First, I use sram-cache-gen.py to generate the corresponding Hammer IR (i.e., chipyard.TestHarness.SmallBoomConfig.mems.hammer.json in the log file) with srams.txt as an input (referred to https://github.com/ucb-bar/hammer/tree/master/src/hammer-vlsi/technology/asap7). Then I use MacroCompiler to compile, however, it reports some errors which lead to the failure of synthesis. Sorry I am new to Chipyard, my steps may be wrong to some extent.

Enclosed please find my attachment log file which says that some memories are not supported.

Thank you very much!

macro-compiler.log

baichen318 commented 3 years ago

If you think it is the L2 cache causing issues you can build a configuration without it to ensure that is the issue.
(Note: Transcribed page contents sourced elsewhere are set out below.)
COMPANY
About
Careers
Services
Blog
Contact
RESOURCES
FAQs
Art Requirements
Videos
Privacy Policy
ASAP7 doesn't have vendor memories available so you will either have to figure out someway to build them yourself (very difficult but technically possible see this paper: https://ieeexplore.ieee.org/abstract/document/8050316) or switch to another technology that has SRAMs already provided. Commercial technologies will have SRAMs but you could also see if any of the other open-source PDKs provide them, if commercial techs are unavailable to you.
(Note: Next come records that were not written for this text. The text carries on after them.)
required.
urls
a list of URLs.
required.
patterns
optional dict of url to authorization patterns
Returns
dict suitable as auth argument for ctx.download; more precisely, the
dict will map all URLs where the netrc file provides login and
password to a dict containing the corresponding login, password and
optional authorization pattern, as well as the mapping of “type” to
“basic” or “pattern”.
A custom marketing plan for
I did not think about this earlier since in my case it wasn't a segfault, but I had an issue where the TLMonitors were causing the Elaboration Stage to hang (15+ hours). I ripped them out through the Config and synthesis proceeded as normal. It was strange as I had included them in a prior run without any issue.
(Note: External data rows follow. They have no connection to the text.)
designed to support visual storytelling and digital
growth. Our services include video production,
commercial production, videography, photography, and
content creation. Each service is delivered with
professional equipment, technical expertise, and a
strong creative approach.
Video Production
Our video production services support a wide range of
May I ask if you use ASAP7 to synthesize from the ChipTop module? Thank you.

lsteveol commented 3 years ago

If you think it is the L2 cache causing issues you can build a configuration without it to ensure that is the issue. ASAP7 doesn't have vendor memories available so you will either have to figure out someway to build them yourself (very difficult but technically possible see this paper: https://ieeexplore.ieee.org/abstract/document/8050316) or switch to another technology that has SRAMs already provided. Commercial technologies will have SRAMs but you could also see if any of the other open-source PDKs provide them, if commercial techs are unavailable to you.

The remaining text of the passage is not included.